Paper Explain: "Grams: Gradient Descent with Adaptive Momentum Scaling"

Table of Contents

See the original paper on arXiv.

Introduction
#

Gradient Descent with Adaptive Momentum Scaling (Grams) is a novel optimization algorithm that decouples the direction and magnitude of parameter updates in deep learning. Unlike traditional optimizers that directly integrate momentum into updates, Grams separates the update direction, derived from current gradients, from momentum, which is used solely for adaptive magnitude scaling. This approach enables Grams to achieve improved loss descent compared to state-of-the-art cautious and momentum-based optimizers.

The Grams algorithm is expressed as:

$$ \begin{align*} m_{t} &:= \beta_{1} m_{t-1} + (1 - \beta_{1}) g_{t} \\ v_{t} &:= \beta_{2} v_{t-1} + (1 - \beta_{2}) g_{t}^{2} \\ \hat{m}_{t} &:= \frac{m_{t}}{1 - \beta_{1}^{t}} \\ \hat{v}_{t} &:= \frac{v_{t}}{1 - \beta_{2}^{t}} \\ u_{t} &:= \frac{\hat{m}_{t}}{\sqrt{\hat{v}_{t}} + \epsilon} \\ \hat{u}_{t} &:= \mathrm{sign}(g_{t}) \circ |u_{t}| \\ w_{t} &:= w_{t-1} - \eta_{t} \hat{u}_{t}, \end{align*} $$

where $w_t$ is the weight at time step $t$, $ g_t := \nabla_{w} \mathcal{L}(w_{t-1}) $ is the current gradient, $\beta_1$ and $\beta_2$ are decay rates for the moment estimates, $\eta_t$ is the learning rate, and $\epsilon$ is a small constant for numerical stability, $ \eta_t $ is the learning rate at step $t$, $ | \cdot | $ is element-wise absolute value, $ \circ $ denotes Hadamard product, and $ \mathrm{sign}(\cdot) $ is the element-wise sign function.

Compare to the Adam optimizer, instead of update $w_t$ with $w_t := w_{t-1} - \eta u_t$, Grams realigns the update direction $u_t$ to the gradient direction $g_t$, which is called adaptive momentum scaling.

In the figures above, we analyze the optimization trajectories and convergence behavior of several algorithms—Adam¹, Lion², their cautious variants (C-Adam, C-Lion) ³, and the proposed Grams optimizer—on a simple convex objective function.
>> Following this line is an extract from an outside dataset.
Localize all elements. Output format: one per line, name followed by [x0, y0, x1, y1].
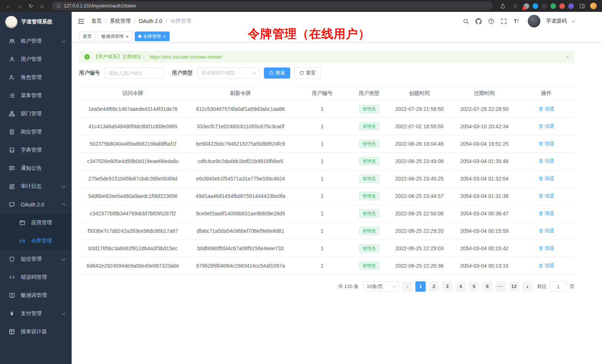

The first figure illustrates the optimization trajectories in the parameter space $(w_1, w_2)$. It is evident that Grams combines beneficial features from both cautious Adam and Lion optimizers. Compared to standard Adam, Grams takes a direct “shortcut” as $w_1$ approaches the optimal value, significantly reducing oscillations around the optimum. Unlike cautious Adam, Grams adopts a zig-zag update pattern similar to Lion in the final stages of optimization, but notably achieves faster and more precise convergence.

The second figure provides a logarithmic visualization of parameter convergence toward the optimum. Here, the advantages of Grams are further clarified: it maintains a more direct and tightly controlled trajectory toward the optimal solution, surpassing Adam and its cautious variant in both stability and speed.

The third figure illustrates the convergence of the objective function value over optimization steps. While C-Adam displays a smooth, monotonically decreasing trend, Grams exhibits significantly larger decreases per step, highlighting its superior efficiency in rapidly approaching the optimum. This larger magnitude of decrease allows Grams to reach dramatically lower objective function values quicker and with fewer oscillations than Adam, Lion, and their cautious variants, underscoring Grams’ enhanced optimization performance. This observation also aligns with our theoretical analysis in the theory section.

Theoretical Analysis
#

We provide a theoretical analysis of the Grams optimizer, focusing on the convergence properties and optimization dynamics. Our analysis reveals that Grams exhibits superior convergence behavior compared to Adam and C-Adam. For proofs and more details, please refer to the paper.

Notation
#

For two vectors $u, v\in \R^d$, we use $\langle u, v\rangle$ to denote the standard inner product in the Euclidean space. Given a vector $x \in \mathbb{R}^d$, we use $\mathbf{1}_{x \geq 0} \in \mathbb{R}^d$ to denote the vector where each entry indicates whether the corresponding entry of $x$ is non-negative, i.e., for each $i \in [d]$, $(\mathbf{1}_{x \geq 0})_i = 0$ if $x_i \geq 0$, and $(\mathbf{1}_{x \geq 0})_i = 1$ otherwise.

Loss Descent Analysis
#

First, we provide a detailed analysis of the loss descent properties of the Cautious Adam optimizer.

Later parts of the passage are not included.